*Description of the task*.
Please copy the data exactly as it stands, minus the images.

+++ Material shown

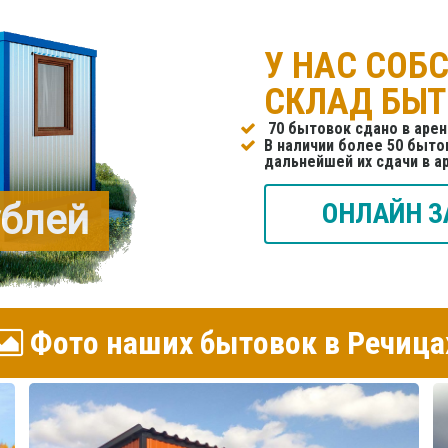
У НАС СОБ
СКЛАД БЫ
70 бытовок сдано в арен
В наличии более 50 бытов
дальнейшей их сдачи в а
ублей
ОНЛАЙН З
Фото наших бытовок в Речица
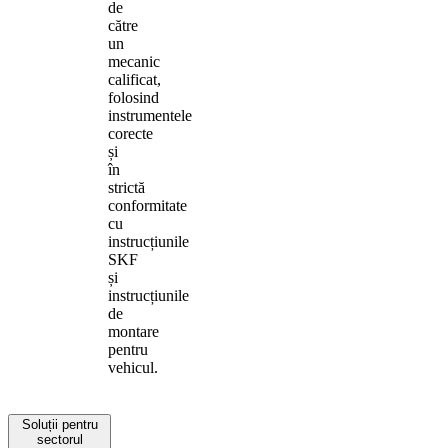
de
către
un
mecanic
calificat,
folosind
instrumentele
corecte
și
în
strictă
conformitate
cu
instrucțiunile
SKF
și
instrucțiunile
de
montare
pentru
vehicul.
Soluții pentru
sectorul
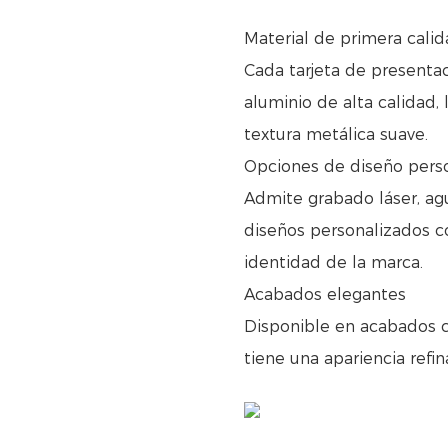
Material de primera cali
Cada tarjeta de presenta
aluminio de alta calidad, 
textura metálica suave.
Opciones de diseño pers
Admite grabado láser, ag
diseños personalizados c
identidad de la marca.
Acabados elegantes
Disponible en acabados ce
tiene una apariencia refi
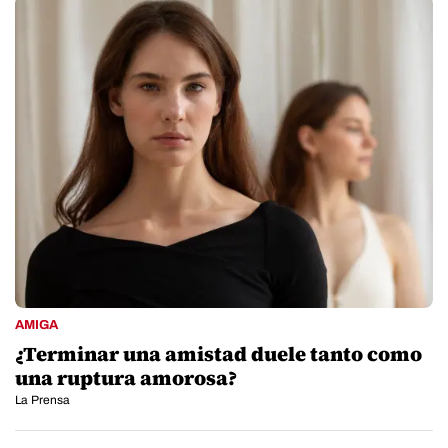
AMIGA
¿Terminar una amistad duele tanto como
una ruptura amorosa?
La Prensa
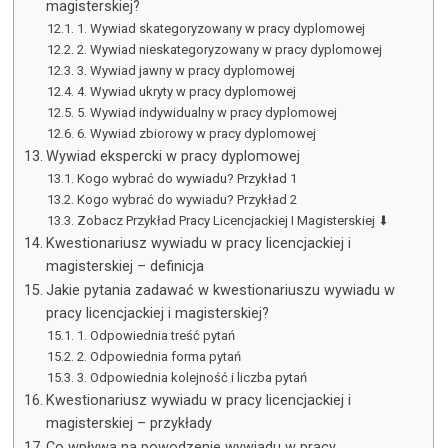
magisterskiej?
1. Wywiad skategoryzowany w pracy dyplomowej
2. Wywiad nieskategoryzowany w pracy dyplomowej
3. Wywiad jawny w pracy dyplomowej
4. Wywiad ukryty w pracy dyplomowej
5. Wywiad indywidualny w pracy dyplomowej
6. Wywiad zbiorowy w pracy dyplomowej
Wywiad ekspercki w pracy dyplomowej
Kogo wybrać do wywiadu? Przykład 1
Kogo wybrać do wywiadu? Przykład 2
Zobacz Przykład Pracy Licencjackiej I Magisterskiej ⬇
Kwestionariusz wywiadu w pracy licencjackiej i
magisterskiej – definicja
Jakie pytania zadawać w kwestionariuszu wywiadu w
pracy licencjackiej i magisterskiej?
1. Odpowiednia treść pytań
2. Odpowiednia forma pytań
3. Odpowiednia kolejność i liczba pytań
Kwestionariusz wywiadu w pracy licencjackiej i
magisterskiej – przykłady
Co wpływa na powodzenie wywiadu w pracy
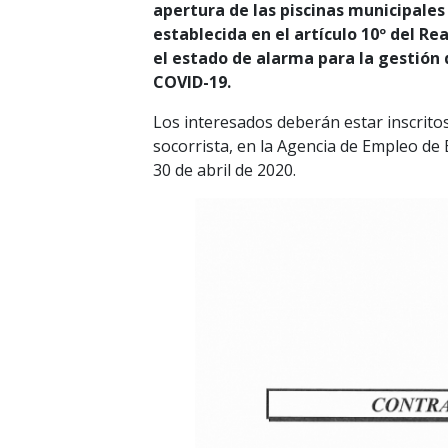
apertura de las piscinas municipales
establecida en el artículo 10º del Re
el estado de alarma para la gestión d
COVID-19.
Los interesados deberán estar inscrit
socorrista, en la Agencia de Empleo de 
30 de abril de 2020.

++++++

*Response box*.
У НАС СОБ
СКЛАД БЫ
70 бытовок сдано в арен
В наличии более 50 бытов
дальнейшей их сдачи в а
ублей
ОНЛАЙН З
Фото наших бытовок в Речица
de
către
un
mecanic
calificat,
folosind
instrumentele
corecte
și
în
strictă
conformitate
cu
instrucțiunile
SKF
și
instrucțiunile
de
montare
pentru
vehicul.
Soluții pentru
sectorul
Material de primera cali
Cada tarjeta de presenta
aluminio de alta calidad, 
textura metálica suave.
Opciones de diseño pers
Admite grabado láser, ag
diseños personalizados c
identidad de la marca.
Acabados elegantes
Disponible en acabados ce
tiene una apariencia refi
AMIGA
¿Terminar una amistad duele tanto como
una ruptura amorosa?
La Prensa
magisterskiej?
1. Wywiad skategoryzowany w pracy dyplomowej
2. Wywiad nieskategoryzowany w pracy dyplomowej
3. Wywiad jawny w pracy dyplomowej
4. Wywiad ukryty w pracy dyplomowej
5. Wywiad indywidualny w pracy dyplomowej
6. Wywiad zbiorowy w pracy dyplomowej
Wywiad ekspercki w pracy dyplomowej
Kogo wybrać do wywiadu? Przykład 1
Kogo wybrać do wywiadu? Przykład 2
Zobacz Przykład Pracy Licencjackiej I Magisterskiej ⬇
Kwestionariusz wywiadu w pracy licencjackiej i
magisterskiej – definicja
Jakie pytania zadawać w kwestionariuszu wywiadu w
pracy licencjackiej i magisterskiej?
1. Odpowiednia treść pytań
2. Odpowiednia forma pytań
3. Odpowiednia kolejność i liczba pytań
Kwestionariusz wywiadu w pracy licencjackiej i
magisterskiej – przykłady
Co wpływa na powodzenie wywiadu w pracy
apertura de las piscinas municipales
establecida en el artículo 10º del Re
el estado de alarma para la gestión d
COVID-19.
Los interesados deberán estar inscrit
socorrista, en la Agencia de Empleo de 
30 de abril de 2020.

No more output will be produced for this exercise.